I’m working on a React app that uses OpenAI’s real-time API for live voice transcription and response generation. The main problem I’m having is that the text and audio are not syncing properly. Sometimes the text shows up too early or the audio plays with a delay.
My current setup:
- Using WebSockets for real-time audio streaming to OpenAI
- RealtimeClient handles sending and receiving audio responses
- AudioRecorder and AudioPlayer manage streaming and playback (16bitPCM format)

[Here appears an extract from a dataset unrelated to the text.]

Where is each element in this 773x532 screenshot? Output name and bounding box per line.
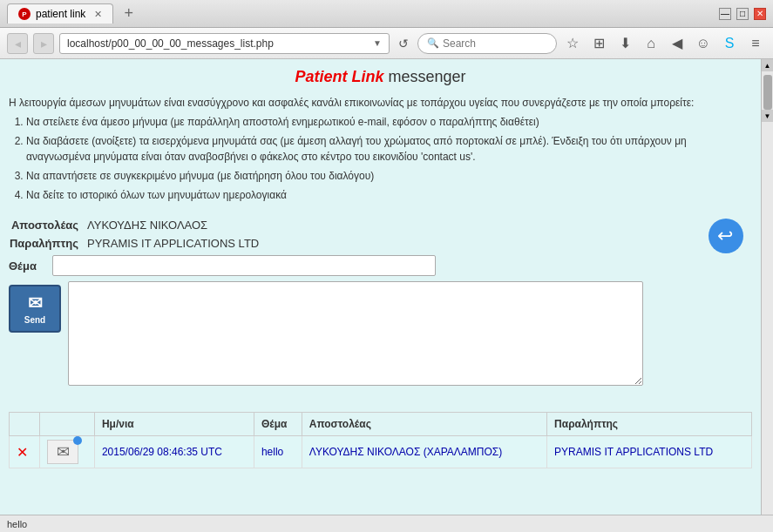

- Text updates happen dynamically as responses come in
Here’s how I establish the connection:
const startSession = useCallback(async () => {
const apiClient = clientRef.current;
const audioRecorder = recorderRef.current;
const audioPlayer = playerRef.current;
await audioRecorder.initialize();
await audioPlayer.connect();
try {
const result = await apiClient.connect();
if (result) {
setIsLoading(false);
apiClient.sendMessage([{ type: "input_text", text: "Hi there!" }]);
if (apiClient.getDetectionMode() === "server_vad") {
await audioRecorder.start((audioData) => apiClient.addAudioInput(audioData.mono));
}
}
} catch (err) {
console.error("Connection failed:", err);
}
}, []);
And here’s how I handle the responses:
apiClient.on("conversation.updated", async ({ item, delta }) => {
if (item.role === "assistant" && delta?.audio) {
audioPlayer.add16BitPCM(delta.audio, item.id);
textRef.current = item.formatted.transcript;
} else if (delta?.text) {
textRef.current = item.formatted.transcript;
}
if (item.status === "completed" && item.formatted.audio?.length) {
const audioFile = await AudioRecorder.decode(item.formatted.audio, 24000, 24000);
setAudioSource(audioFile.url);
}
});
Main issues:
- Can’t get text scrolling to sync with audio playback
- My scrolling is based on 150 words per minute calculation
const performScroll = () => {
if (!textContainerRef.current) return;
const container = textContainerRef.current;
const now = Date.now();
const timeElapsed = now - scrollStartRef.current;
const totalDuration = calculateScrollTime(textContent);
if (timeElapsed >= totalDuration) {
container.scrollTop = container.scrollHeight - container.clientHeight;
return;
}
const scrollProgress = timeElapsed / totalDuration;
const maxScrollTop = container.scrollHeight - container.clientHeight;
const smoothEasing = (t) => t < 0.5 ? 2 * t * t : 1 - Math.pow(-2 * t + 2, 2) / 2;
container.scrollTop = maxScrollTop * smoothEasing(scrollProgress);
frameRef.current = requestAnimationFrame(performScroll);
};
What I’ve tried:
- Converting 16-bit PCM to audio source but it takes time and causes sync issues
- Using word count with 150 WPM rule:
const wpm = 150; const wordCount = textContent.split(" ").length; return (wordCount / wpm) * 60 * 1000;
This approach works okay for short responses but breaks down with longer ones because speech speed varies.
Questions:
- What’s the best way to sync text scrolling with real-time audio?
- Are there any libraries or proven methods for handling this kind of synchronization?
Any help would be really appreciated!